El relato de esta mujer sobre los agónicos me dejó pensativo. No tanto sobre lo sobrenatural, pues opino como Woody Allen en Hannah y sus hermanas: "Lo más tranquilizador de la vida es que tengo la misma carencia de respuestas para las grandes preguntas existenciales que los más reputados pensadores de la historia". Lo que me removió fue la ausencia de conocimiento sobre la parca. Orillamos la muerte como mecanismo de autodefensa y sólo nos acercamos a sus manifestaciones cuando tenemos la desgracia de que nos toca; o la enorme desgracia de que le afecta a alguien cercano.
No sabemos casi nada siquiera de cómo fallecen quienes tienen covid, pese a que lo hacen por centenares al día. Quizás por eso hemos desarrollado tolerancia hacia los datos, que son terribles. El relato de esta auxiliar de enfermería también lo era: “una buena parte de los que fallecen por coronavirus lo hace boca abajo, sin poder hablar. Se ahogan”.
La propaganda oficial oculta los muertos desde hace varios meses y la prensa más lamerona -que es mayoría- compra el mensaje. Lo importante son los contagios, la ocupación de las UCI y la tasa de afectados por cada 100.000 habitantes. Pero se pasa de largo sobre los fallecidos, sobre su perfil y sobre su sufrimiento. Leía hace unas horas que en los último meses han fallecido 30.000 personas en geriátricos. Eran ancianos que se fueron sin tener contacto con sus familiares y, en muchos casos, sin disponer de la atención sanitaria adecuada. Ni siquiera de un mínimo de calor para hacer menos cruel los últimos momentos en el mundo.
Imagine usted un estadio de fútbol con 30.000 localidades, que están llenas de personas mayores. Ahora, concíbalo en su mente con un ataúd encima de cada asiento y haga el esfuerzo de distanciarse, para apreciar una perfecta vista panorámica. Los largos féretros de madera elevándose más de un metro y medio sobre la base, uno a uno. La covid no es la propaganda, ni la gresca política, ni los planes de resiliencia económica. La enfermedad es eso: entierros, desesperanza, ruina y soledad.
La covid no es la propaganda, ni la gresca política, ni los planes de resiliencia económica. La enfermedad es eso: entierros, desesperanza, ruina y soledad.

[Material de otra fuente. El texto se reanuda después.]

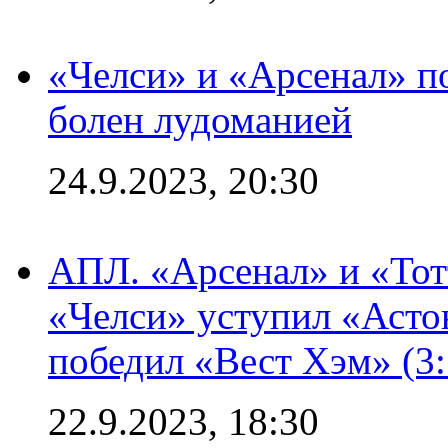
«Челси» и «Арсенал» п
болен лудоманией
24.9.2023, 20:30
АПЛ. «Арсенал» и «Тот
«Челси» уступил «Астон
победил «Вест Хэм» (3:
22.9.2023, 18:30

Consulté mis síntomas hace unos cuantos días con un médico sesentón que se empleaba en un centro de salud de la capital madrileña. Al verme preocupado, tiró de buen humor y dijo: “Si tienes fiebre, dolor de cabeza y dificultad para respirar, has venido al lugar indicado. Aquí tenemos lo que necesitas y te lo damos gratis. Ahora, con tu permiso, te vamos a hacer algo un poco feo en las narices”.
Al preguntarle por la tercera ola española, su respuesta fue tajante: “En marzo, enviaba a 7 pacientes al día al hospital. Ahora son menos, pero hay muchos casos más. Estamos desbordados. Los síntomas son menos graves, pero hay más gente afectada; y de todas las edades”. No lo decía con un tono victimista, sino con un componente realista y objetivo, pues el virus está más fortalecido que nunca en nuestras calles, por mucho que unos cuantos lo quieran obviar por su propio interés.
No está de más remarcarlo, pues cuando las muertes se vuelven incómodas para los gobiernos, o cuando intenta ocultarlas con fuegos artificiales, las sociedades corren el riesgo de asumir como ciertos postulados erróneos, que son los que lanza constantemente la propaganda. La que trata de camuflar a cada momento la realidad más oscura para que, quienes la promueven, puedan mantenerse fuertes en el poder.
Hay mucha gente que todavía hoy muere en los hospitales. Ahogada y sin compañía familiar. Quizás, como el protagonista de Fresas Salvajes, tratando de recordar los momentos felices de su vida pasada para encontrar alivio a la tristeza. Son muchos dramas diarios y, hacia eso, no es justo desarrollar tolerancia. Como no lo son las sonrisas y sarcasmos de Fernando Simón. O la pugna política estúpida. O los constantes intentos de culpar a los ciudadanos de la situación. No se juega con el sufrimiento ajeno. Hay cosas que no se pueden aguantar.